If you know me at all, you have come to understand that I am not driven by denominationalism. Christian denominations are necessary and good, but you and I are already citizens of a land where denominations will be no more.
First and foremost, we are followers of the Lord Jesus Christ! I am serving a Southern Baptist congregation for Christ’s glory, and I am happy to serve in kingdom work alongside a Methodist, a Presbyterian, an Anglican, or a “non-denom” for the expansion of Christ’s glorious gospel. In a profound and eternal sense, every follower of Christ – regardless of denominational heritage or practice – is “in it” with every other follower of Christ. It is not about us, or about our individual traditions.
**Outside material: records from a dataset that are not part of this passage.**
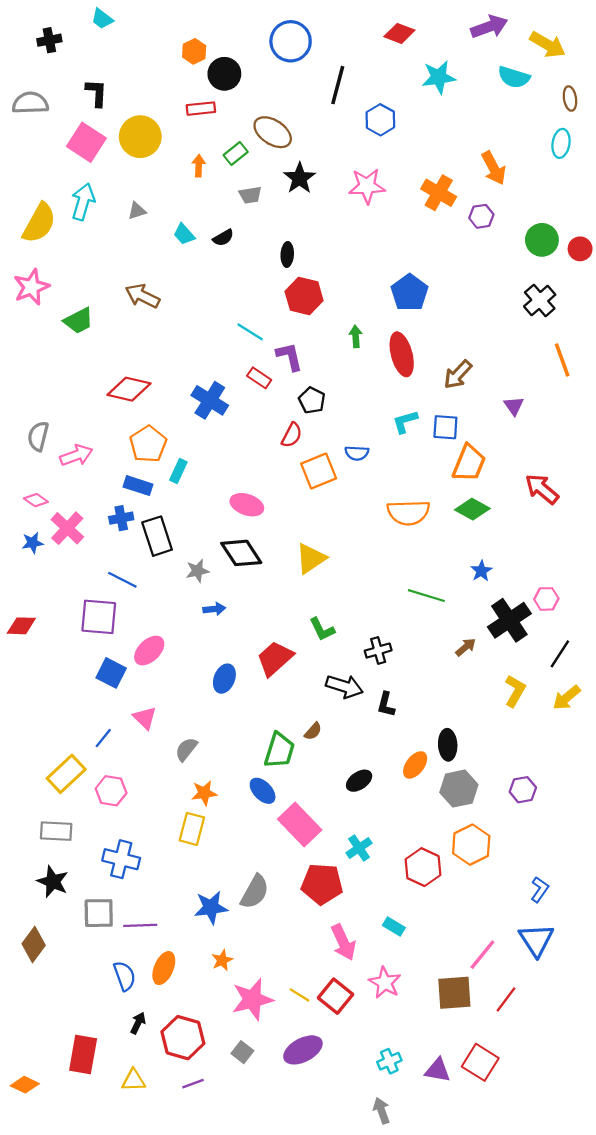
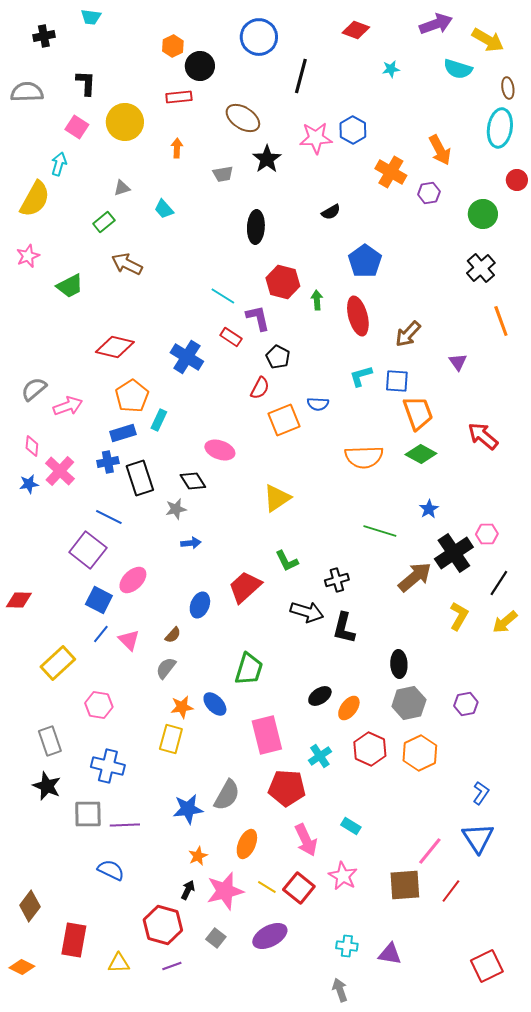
cyan trapezoid: (102, 19) -> (91, 17), turned -30
cyan star: (439, 77) -> (391, 69), size x0.6
blue hexagon: (380, 120) -> (353, 130), moved
pink square: (86, 142) -> (77, 127), size x0.7
cyan ellipse: (561, 143) -> (500, 128), size x1.5
green rectangle: (236, 153) -> (104, 222), moved
pink star: (367, 186) -> (316, 138), moved
cyan arrow: (83, 202) -> (59, 164), moved, size x0.7
black semicircle: (223, 238) -> (331, 212), moved
red circle: (580, 249) -> (517, 180), moved
black ellipse: (287, 254) -> (256, 227), size x1.5
pink star: (31, 287) -> (28, 256), size x0.7
red hexagon: (304, 296) -> (283, 282), moved
gray semicircle: (38, 436) -> (34, 389), turned 36
orange trapezoid: (469, 463) -> (418, 413), turned -42
blue rectangle: (138, 486) -> (123, 433), turned -35
pink diamond: (36, 500) -> (32, 446), turned 60
black diamond: (241, 553) -> (193, 481), moved, size x0.7
purple square: (99, 617) -> (88, 550), turned 33
red diamond: (21, 626) -> (19, 600), moved
brown arrow: (466, 647) -> (415, 577), size x1.8
black L-shape: (386, 704) -> (344, 628), size x1.4
brown semicircle: (313, 731) -> (173, 635), moved
blue line: (103, 738) -> (101, 634), moved
orange ellipse: (415, 765) -> (349, 708), moved
yellow rectangle: (66, 774) -> (58, 663), moved
blue ellipse: (263, 791) -> (215, 704), moved
pink rectangle: (300, 824) -> (267, 735), turned 30
gray rectangle: (56, 831) -> (50, 741), turned 68
red hexagon: (423, 867) -> (370, 749), moved
brown diamond: (34, 944) -> (30, 906), moved
orange ellipse: (164, 968) -> (247, 844), moved
blue semicircle: (125, 976) -> (111, 870), turned -44
black arrow: (138, 1023) -> (188, 890), moved
cyan cross: (389, 1061) -> (347, 946), turned 30
red square: (480, 1062) -> (487, 966), moved, turned 32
It is only about Jesus.
That is why I often speak about us as “evangelicals” or “evangelical Christians” or “evangelical believers.” I have always liked the word “evangelical” because it reminds me of the multidenominational environment in which I came to know Christ. By that I mean that God used men and women from several denominational stripes to plant the seeds of the gospel in my heart.
In recent days, I have been disturbed by the widespread cultural (and media) use of the term “evangelical” to refer to anyone (and everyone) who self-identifies as such. That careless use of language is very dangerous and wrong-headed in my humble opinion. “Evangelical” means something. “Evangelical” does not mean whatever anyone wants it to mean. “Evangelical” rightly refers only to a person who “contends for the faith that was once for all delivered to the saints” (Jude 3).
“Evangelical” has nothing to do with being American. “Evangelical” has nothing to do with political affiliation. “Evangelical” is not a social classification. “Evangelical” is not a cultural trend.
If you would allow me, I would like to do something that I’ve never done before. I would like to define “evangelical,” which as a word is traced to the Greek for “good news.”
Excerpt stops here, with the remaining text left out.